以前は社員がその日の業務内容を省みるための「振り返りノート」を手書きで作成して提出していましたが、これをLINE WORKSのトークのオプションであるテンプレート機能で行うことでペーパーレス化され、即時提出も可能になりました。同様に残業申請書もアンケート機能で電子化しています。このように、業務のあらゆるシーンにLINE WORKSを活用することで伝達スピードと情報共有が改善し、結果としてタイトな葬儀スケジュールへの対応力が増したと感じています。

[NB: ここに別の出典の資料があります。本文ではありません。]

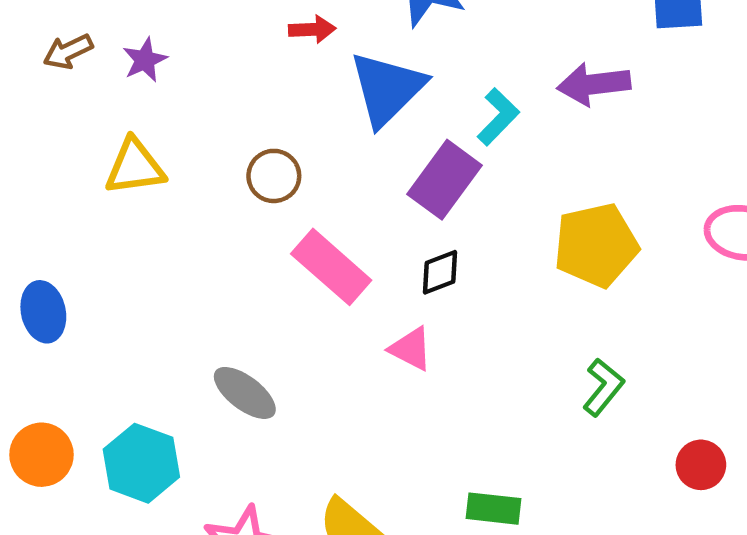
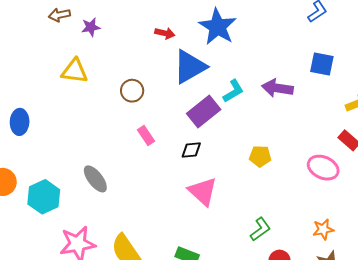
yellow pentagon: (596, 245) -> (260, 156), size x0.6
pink rectangle: (331, 267) -> (146, 136), size x0.6
pink triangle: (411, 349) -> (203, 191), moved, size x1.5
green L-shape: (603, 387) -> (260, 229), moved

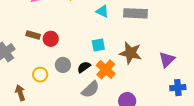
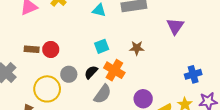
brown star: (130, 53) -> (137, 48), size x0.6
purple triangle: (167, 60) -> (175, 26), moved
yellow circle: (40, 75) -> (47, 89), size x1.6

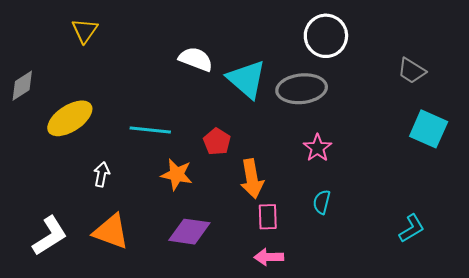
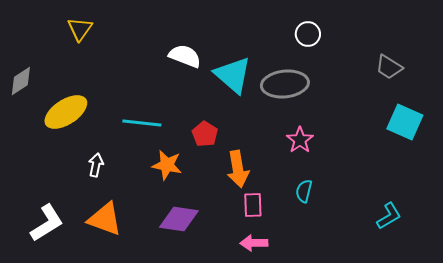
white circle: (326, 36) -> (308, 34), size x0.6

業務日報や残業申請書などをテンプレートで作成しペーパーレス化
LINE WORKSの活用を、今後どのように発展させたいとお考えですか。
篠原さん :
お客様がご自宅での葬儀を希望された場合は、最寄りのホールから仏具などを持ち出して使います。今後はカレンダーに各ホールの備品のリストを作成するとともに、共有設備の予約機能を活用したいと思っています。
今出さん :
社員のスケジュール管理はまだホワイトボードで行っていますが、いずれはカレンダーに置き換え、社員どうしがお互いの予定を共有できるようになればさらなる業務効率化が図れるはずです。将来的にはアンケート機能にフォーマットを用意することで、ご遺族の葬儀に対するご意向を素早く把握できるようにすることも考えています。
お話を伺った方
今出 貴士さん
代表取締役社長。創業から138年を数える同社の5代目。
板東 雄也さん
葬祭事業部 葬祭課で、ご遺族のご意向に沿って葬儀のプランニングや必要な手配を行う。
篠原 博子さん
セレモニーアテンダントとして、葬儀中にご遺族に寄り添い、通夜・葬儀の進行をサポート。
福原 郷恵さん
営業統括本部 花華企画課で、祭壇の制作や供花の飾りつけなどを担当。
※掲載している内容、所属やお役職は取材を実施した2020年7月当時のものです。